En effet, j’avais voulu venir au jour en tant que chercheur. Je voulais alors mettre au jour les lois, les raisons qui avaient poussé une organisation jusque là. Mes recherches voulaient arraisonner l’organisation pour en tirer l’ordre du jour. Mes mots se devaient d’être des mots d’ordre, qui ordonnent en une théorie, c’est-à-dire en une vue. Mes mots devaient être rien moins que des projecteurs, qui illuminent un comportement des organisations et en retirent un récit. Un récit, voici ce qui donne le jour. Un récit qui agence logiquement tous les faits, du début jusqu’à ce jour, et donne raison à tout cela, d’un coup compris, classé – utile. Un récit qui ouvre les yeux.
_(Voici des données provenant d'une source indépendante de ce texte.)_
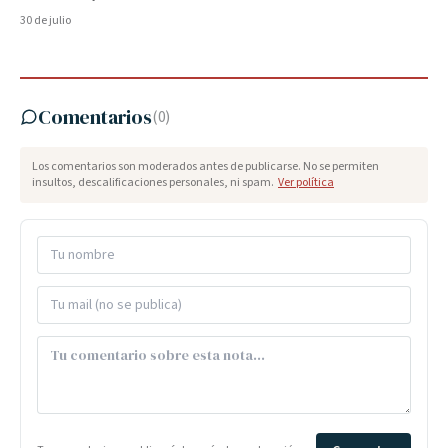
30 de julio
Comentarios
(
0
)
Los comentarios son moderados antes de publicarse. No se permiten
insultos, descalificaciones personales, ni spam.
Ver política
Je faillis perdre la vue, comme si quelqu’un m’avait écrasé du verre sur les yeux. J’eus l’impression de rentrer dans le mur, de divaguer dans un buisson de silex. Il est peu de dire que je souffrais. Le pire, c’était l’affreuse cruauté du jour; je ne pouvais ni regarder ni ne pas regarder; voir c’était l’épouvante, et cesser de voir me déchirait du front à la gorge.

Quelques jours auparavant un livre m’avait assailli. S’il avait juste glissé du rayonnage et m’était tombé sur la tête, il aurait évidemment occasionné moins de dégâts. Quelques livres m’ont fait cet effet; j’ai l’impression que c’est eux qui s’impriment quand j’écris. Ce livre montrait comment les hommes qui peuplent nos théories ne sont pas libres. Des experts de l’humain – aussi inquiets que des Aztèques que le jour ne se fasse – invoquant des structures, des logiques profondes, des réalités, bâtissant des modèles, dévoilant des lois, ces experts transforment la liberté en nécessité. Ils mettent toutes leurs forces à montrer pourquoi le cours des choses a pris ce chemin, et expliquent que cela ne pouvait se passer autrement. Les humains de l’organisation ne sont pas libres, pas vraiment responsables, ils ne peuvent rien faire de nouveau sous le soleil d’une telle connaissance.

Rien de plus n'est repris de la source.